Alexander Hamilton is a 2004 biography of American statesman Alexander Hamilton, written by biographer Ron Chernow. Hamilton, one of the Founding Fathers of the United States, was an instrumental promoter of the U.S. Constitution, founder of the nation's financial system, and its first Secretary of the Treasury.

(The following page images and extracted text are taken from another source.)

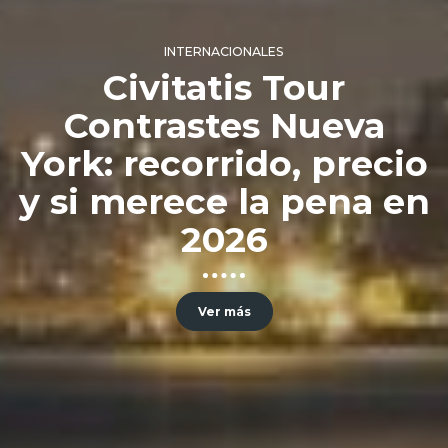
INTERNACIONALES
Civitatis Tour
Contrastes Nueva
York: recorrido, precio
y si merece la pena en
2026
Ver más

The book, which was met with mostly positive acclaim, went on to win the inaugural George Washington Book Prize for early American history and was a nominee for the 2005 National Book Critics Circle Award in biography. In 2015, the book was adapted into the musical Hamilton by playwright Lin-Manuel Miranda. The stage production went on to win numerous accolades, including 11 Tony Awards.

==Background==
Before working on Alexander Hamilton, Chernow had previously written multiple books in the topics of business and finance. In 1990, he published The House of Morgan, which covered the life of financier J.P. Morgan and went on to win the National Book Award for Nonfiction. In 1998, he wrote a biography about John D. Rockefeller which remained on The New York Times Best Seller list for 16 weeks. In 1999, Chernow shifted his emphasis away from business moguls to start a biography in a new topic, American politics. He later cited his change in focus, "as a way to broaden my scope, and to stay fresh" after being inundated with requests for further biographies about Gilded Age industrialists such as Andrew Carnegie and Cornelius Vanderbilt. Therefore, Chernow called Hamilton his "exit strategy". This book would allow a foray into constitutional law and foreign policy while still including a large financial dimension.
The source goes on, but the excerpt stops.